The problem with DNA barcoding
Issue 10 of Biodiversity Science introduced DNA barcoding as a method of biodiversity assessment, giving the example of Malaise trapping in the tropical forests of Honduras.
This technology has been revolutionary in terms of enabling species-level biodiversity data to be generated in the absence of taxonomic expertise. However, the barcoding method described in Issue 10 remains costly and time consuming because each specimen is processed in a separate reaction, and this means that data cannot be produced at very large scales.
In the Honduran project, for instance, it took two months to identify 5355 specimens from 16 Malaise trap samples. A well-designed study investigating the biodiversity response to a given change in the environment (while controlling appropriately for additional factors) is likely to require much greater sampling effort than this.
Thankfully, there is now a way to accelerate this process so that data on invertebrate biodiversity can be obtained at very large scales.
Instead of processing each specimen individually, the contents of each trap sample are blended together to form a multi-species ‘soup’. DNA is then extracted en masse from the soup, amplified using universal primers, and sequenced on a ‘next-generation’ sequencing machine. These differ from standard sequencers in that they can process very large numbers of specimens/species in a single reaction. Moreover, many samples can be pooled together in a single run to further reduce time and cost.

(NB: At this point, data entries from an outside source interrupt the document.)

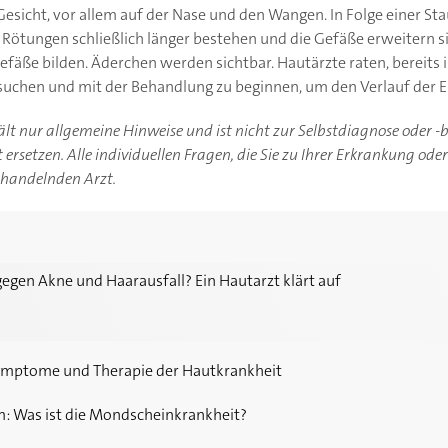
esicht, vor allem auf der Nase und den Wangen. In Folge einer St
 Rötungen schließlich länger bestehen und die Gefäße erweitern s
 Gefäße bilden. Äderchen werden sichtbar. Hautärzte raten, bereit
uchen und mit der Behandlung zu beginnen, um den Verlauf der 
hält nur allgemeine Hinweise und ist nicht zur Selbstdiagnose oder 
ersetzen. Alle individuellen Fragen, die Sie zu Ihrer Erkrankung ode
ehandelnden Arzt.
d Haarausfall? Ein Hautarzt klärt auf
egen Akne und Haarausfall? Ein Hautarzt klärt auf
ymptome und Therapie der Hautkrankheit
 Was ist die Mondscheinkrankheit?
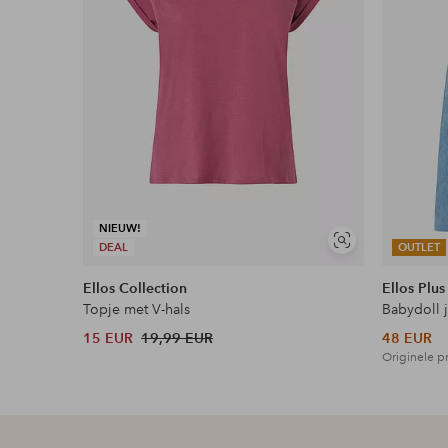
Flexibele betaalwijze
Nu betalen, later betalen of in termijnen betal
Meer lezen
NIEUW!
Soortgelijke
DEAL
OUTLET
tonen
Ellos Collection
Ellos Plus
Topje met V-hals
Babydoll 
15 EUR
19,99 EUR
48 EUR
Originele pr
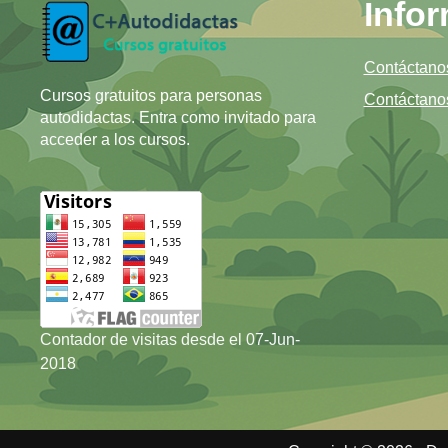
Info
Contáctano
Cursos gratuitos para personas
Contáctano
autodidactas. Entra como invitado para
acceder a los cursos.
Contador de visitas desde el 07-Jun-
2018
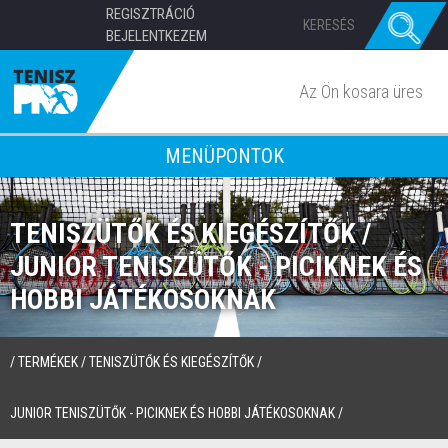
REGISZTRÁCIÓ
BEJELENTKEZEM
Az Ön kosara üres
MENÜPONTOK
TENISZÜTŐK ÉS KIEGÉSZÍTŐK /
JUNIOR TENISZÜTŐK - PICIKNEK ÉS
HOBBI JÁTÉKOSOKNAK
/
TERMÉKEK
/
TENISZÜTŐK ÉS KIEGÉSZÍTŐK
/
JUNIOR TENISZÜTŐK - PICIKNEK ÉS HOBBI JÁTÉKOSOKNAK
/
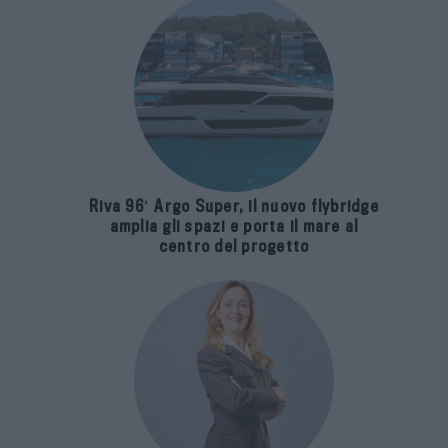
Riva 96′ Argo Super, il nuovo flybridge
amplia gli spazi e porta il mare al
centro del progetto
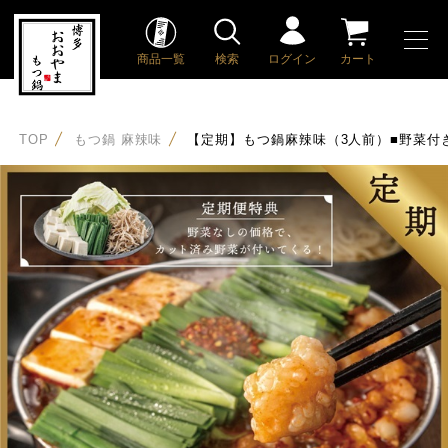
商品一覧
検索
ログイン
カート
TOP
もつ鍋 麻辣味
【定期】もつ鍋麻辣味（3人前）■野菜付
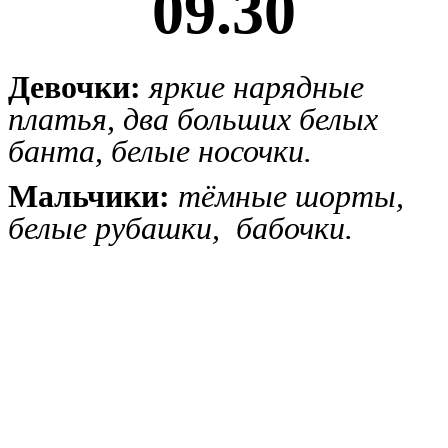
09.30
Девочки:
яркие нарядные
платья, два больших белых
банта, белые носочки.
Мальчики:
тёмные шорты,
белые рубашки, бабочки.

Species identifications are made by comparing sequences against a reference database (eg www.boldsystems.org) within an automated bioinformatics pipeline, and the result is a table giving the number of sequences assigned to each species in each sample. This can be used for performing any standard ecological analysis. Species that do not occur in the reference database cannot be named, but they can still contribute to diversity metrics, since they are identified as species-level entities (similar to the concept of morphospecies). Furthermore, they can almost always be identified to a higher taxonomic level.
Much research effort has been focused on validating metabarcoding by applying it to samples of known species composition (ie asking “does what came out match what we know went in?”). These studies have found that metabarcoding accurately recovers alpha-diversity (species richness) and beta-diversity (species turnover) information, in addition to generating the same management recommendations as morphological biodiversity datasets.
In short, metabarcoding is reliable and ready for use.
Time and cost: an example from the UK
In a recent collaboration between Forest Research and our research group at the University of East Anglia, 120 Malaise trap samples were collected from a UK plantation forest to investigate the relationship between forest stand characteristics and arthropod biodiversity. It would have taken years to identify all the specimens in every trap using either morphology or standard barcoding, so the traditional approach would have been to pick out a few easy-to-identify indicator groups, ignoring the rest of the specimens. Instead, we metabarcoded the entire contents of all 120 trap samples. This was done in a single sequencing run and actually used less than half of its total capacity, meaning that we could have sequenced 250 trap samples in one go!
Overall, the time and cost involved in processing 120 samples to the point of ecological analysis was almost identical to that reported for processing the 16 Honduran samples using standard barcoding, which illustrates the efficiency and cost-effectiveness of this method.
Comparing results from the UK and Honduras
It is interesting to compare the results of the two studies. As would be expected, fewer species were detected in the UK study, despite the greater sampling effort (1141 species from 120 traps, compared with 1720 from 16). However, the figure shows that the relative contribution of different taxonomic groups is remarkably consistent. In both cases, insects account for over 90% of arthropod species, and are themselves dominated by Diptera, while Coleoptera, Lepidoptera and Hemiptera each account for less than 10% of insect species.
Other research groups have shown that the same methods can be used to describe aquatic communities from DNA that organisms (including vertebrates) deposit in water; similarly, plant communities can be sequenced from DNA in soil, and elusive mammals have been detected in remote rainforest areas by sequencing the blood inside invertebrate parasites such as leeches.
Altogether, these advances mean that, for the first time, it is possible and practical to measure something approaching complete species diversity across large spatial and temporal scales. This has huge implications for our ability to understand how our actions affect biodiversity, and to manage natural environments accordingly. This is extremely exciting, and we hope that these methods will soon be taken up by environmental managers as well as by academic researchers.